## Given records
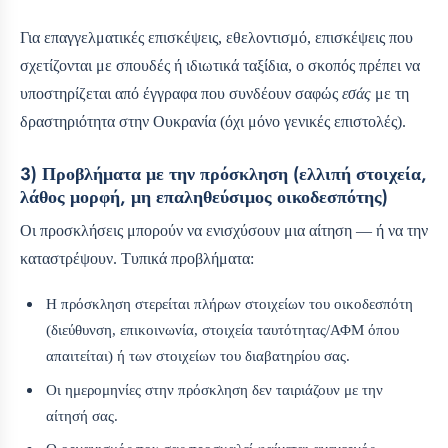
Για επαγγελματικές επισκέψεις, εθελοντισμό, επισκέψεις που
σχετίζονται με σπουδές ή ιδιωτικά ταξίδια, ο σκοπός πρέπει να
υποστηρίζεται από έγγραφα που συνδέουν σαφώς
εσάς
με τη
δραστηριότητα στην Ουκρανία (όχι μόνο γενικές επιστολές).
3) Προβλήματα με την πρόσκληση (ελλιπή στοιχεία,
λάθος μορφή, μη επαληθεύσιμος οικοδεσπότης)
Οι προσκλήσεις μπορούν να ενισχύσουν μια αίτηση — ή να την
καταστρέψουν. Τυπικά προβλήματα:
Η πρόσκληση στερείται πλήρων στοιχείων του οικοδεσπότη
(διεύθυνση, επικοινωνία, στοιχεία ταυτότητας/ΑΦΜ όπου
απαιτείται) ή των στοιχείων του διαβατηρίου σας.
Οι ημερομηνίες στην πρόσκληση δεν ταιριάζουν με την
αίτησή σας.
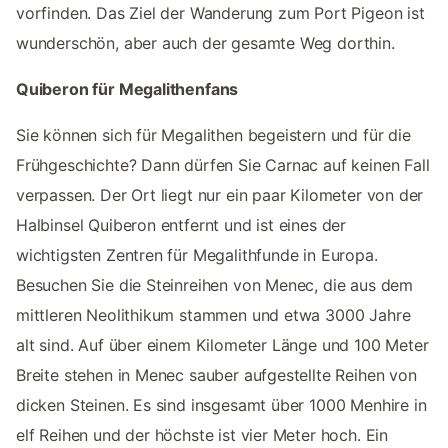
vorfinden. Das Ziel der Wanderung zum Port Pigeon ist
wunderschön, aber auch der gesamte Weg dorthin.
Quiberon für Megalithenfans
Sie können sich für Megalithen begeistern und für die
Frühgeschichte? Dann dürfen Sie Carnac auf keinen Fall
verpassen. Der Ort liegt nur ein paar Kilometer von der
Halbinsel Quiberon entfernt und ist eines der
wichtigsten Zentren für Megalithfunde in Europa.
Besuchen Sie die Steinreihen von Menec, die aus dem
mittleren Neolithikum stammen und etwa 3000 Jahre
alt sind. Auf über einem Kilometer Länge und 100 Meter
Breite stehen in Menec sauber aufgestellte Reihen von
dicken Steinen. Es sind insgesamt über 1000 Menhire in
elf Reihen und der höchste ist vier Meter hoch. Ein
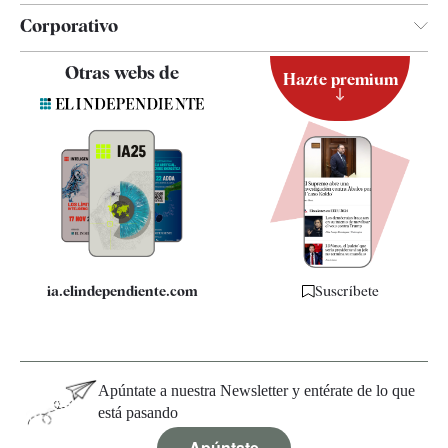
Corporativo
Contacto
Otras webs de
Hazte premium
Suscripción
Newsletter
Apps
Quiénes somos
Especificaciones
ia.elindependiente.com
Suscríbete
Apúntate a nuestra Newsletter y entérate de lo que
está pasando
Apúntate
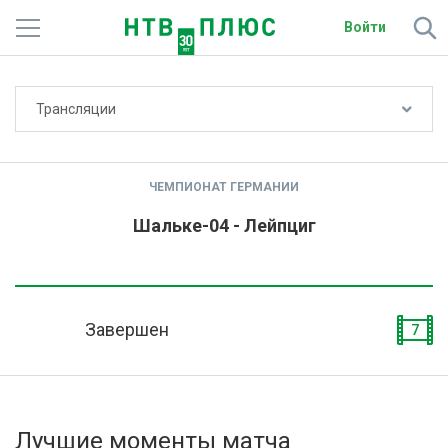
Войти
Не показывать счёт
Трансляции
Телеканалы
Фильмы и сериалы
ЧЕМПИОНАТ ГЕРМАНИИ
Спорт
Шальке-04 - Лейпциг
Подписки
Радио
Завершен
7
Спутниковым абонентам
О сайте
Лучшие моменты матча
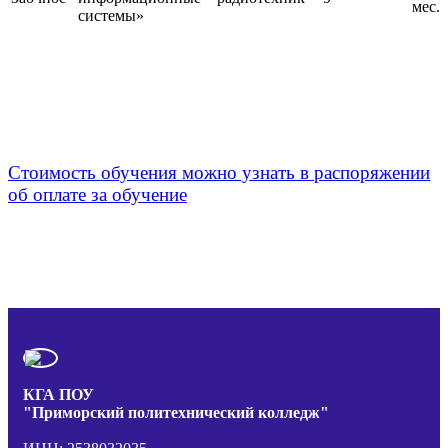
мес.
системы»
Стоимость обучения можно узнать в распоряжении
об оплате за обучение
КГА ПОУ
"Приморский политехнический колледж"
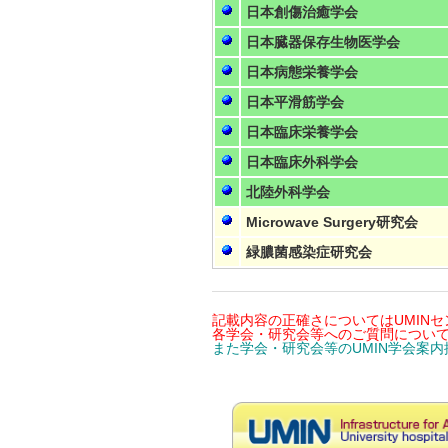
日本創傷治癒学会
日本臓器保存生物医学会
日本病態栄養学会
日本平滑筋学会
日本臨床栄養学会
日本臨床外科学会
北陸外科学会
Microwave Surgery研究会
緑膿菌感染症研究会
記載内容の正確さについてはUMIN
各学会・研究会等へのご質問について
また学会・研究会等のUMIN学会案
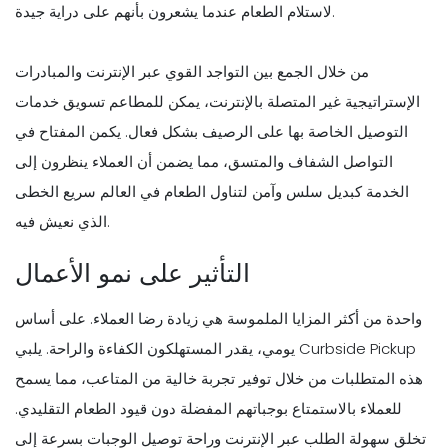
لاستلام الطعام عندما يشعرون بأنهم على دراية جيدة.
من خلال الجمع بين التواجد القوي عبر الإنترنت والمبادرات
الإستراتيجية غير المتصلة بالإنترنت، يمكن للمطاعم تسويق خدمات
التوصيل الخاصة بها على الرصيف بشكل فعال. يكمن المفتاح في
التواصل الشفاف والمتسق، مما يضمن أن العملاء ينظرون إلى
الخدمة كبديل سلس وآمن لتناول الطعام في العالم سريع الخطى
الذي نعيش فيه.
التأثير على نمو الأعمال
واحدة من أكثر المزايا الملموسة هي زيادة رضا العملاء. على أساس
يومي، يقدر المستهلكون الكفاءة والراحة. يلبي Curbside Pickup
هذه المتطلبات من خلال توفير تجربة خالية من المتاعب، مما يسمح
للعملاء بالاستمتاع بوجباتهم المفضلة دون قيود الطعام التقليدي.
تخلق سهولة الطلب عبر الإنترنت وراحة توصيل الوجبات بسرعة إلى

## Task description
Each entry is to be given again exactly as it stands, with its pictures removed.

## Response for this exercise
Για επαγγελματικές επισκέψεις, εθελοντισμό, επισκέψεις που
σχετίζονται με σπουδές ή ιδιωτικά ταξίδια, ο σκοπός πρέπει να
υποστηρίζεται από έγγραφα που συνδέουν σαφώς
εσάς
με τη
δραστηριότητα στην Ουκρανία (όχι μόνο γενικές επιστολές).
3) Προβλήματα με την πρόσκληση (ελλιπή στοιχεία,
λάθος μορφή, μη επαληθεύσιμος οικοδεσπότης)
Οι προσκλήσεις μπορούν να ενισχύσουν μια αίτηση — ή να την
καταστρέψουν. Τυπικά προβλήματα:
Η πρόσκληση στερείται πλήρων στοιχείων του οικοδεσπότη
(διεύθυνση, επικοινωνία, στοιχεία ταυτότητας/ΑΦΜ όπου
απαιτείται) ή των στοιχείων του διαβατηρίου σας.
Οι ημερομηνίες στην πρόσκληση δεν ταιριάζουν με την
αίτησή σας.
vorfinden. Das Ziel der Wanderung zum Port Pigeon ist
wunderschön, aber auch der gesamte Weg dorthin.
Quiberon für Megalithenfans
Sie können sich für Megalithen begeistern und für die
Frühgeschichte? Dann dürfen Sie Carnac auf keinen Fall
verpassen. Der Ort liegt nur ein paar Kilometer von der
Halbinsel Quiberon entfernt und ist eines der
wichtigsten Zentren für Megalithfunde in Europa.
Besuchen Sie die Steinreihen von Menec, die aus dem
mittleren Neolithikum stammen und etwa 3000 Jahre
alt sind. Auf über einem Kilometer Länge und 100 Meter
Breite stehen in Menec sauber aufgestellte Reihen von
dicken Steinen. Es sind insgesamt über 1000 Menhire in
elf Reihen und der höchste ist vier Meter hoch. Ein
Corporativo
Contacto
Otras webs de
Hazte premium
Suscripción
Newsletter
Apps
Quiénes somos
Especificaciones
ia.elindependiente.com
Suscríbete
Apúntate a nuestra Newsletter y entérate de lo que
está pasando
Apúntate
Войти
Не показывать счёт
Трансляции
Телеканалы
Фильмы и сериалы
ЧЕМПИОНАТ ГЕРМАНИИ
Спорт
Шальке-04 - Лейпциг
Подписки
Радио
Завершен
7
Спутниковым абонентам
О сайте
Лучшие моменты матча
мес.
системы»
Стоимость обучения можно узнать в распоряжении
об оплате за обучение
КГА ПОУ
"Приморский политехнический колледж"
日本創傷治癒学会
日本臓器保存生物医学会
日本病態栄養学会
日本平滑筋学会
日本臨床栄養学会
日本臨床外科学会
北陸外科学会
Microwave Surgery研究会
緑膿菌感染症研究会
記載内容の正確さについてはUMIN
各学会・研究会等へのご質問について
また学会・研究会等のUMIN学会案
لاستلام الطعام عندما يشعرون بأنهم على دراية جيدة.
من خلال الجمع بين التواجد القوي عبر الإنترنت والمبادرات
الإستراتيجية غير المتصلة بالإنترنت، يمكن للمطاعم تسويق خدمات
التوصيل الخاصة بها على الرصيف بشكل فعال. يكمن المفتاح في
التواصل الشفاف والمتسق، مما يضمن أن العملاء ينظرون إلى
الخدمة كبديل سلس وآمن لتناول الطعام في العالم سريع الخطى
الذي نعيش فيه.
التأثير على نمو الأعمال
واحدة من أكثر المزايا الملموسة هي زيادة رضا العملاء. على أساس
يومي، يقدر المستهلكون الكفاءة والراحة. يلبي Curbside Pickup
هذه المتطلبات من خلال توفير تجربة خالية من المتاعب، مما يسمح
للعملاء بالاستمتاع بوجباتهم المفضلة دون قيود الطعام التقليدي.
تخلق سهولة الطلب عبر الإنترنت وراحة توصيل الوجبات بسرعة إلى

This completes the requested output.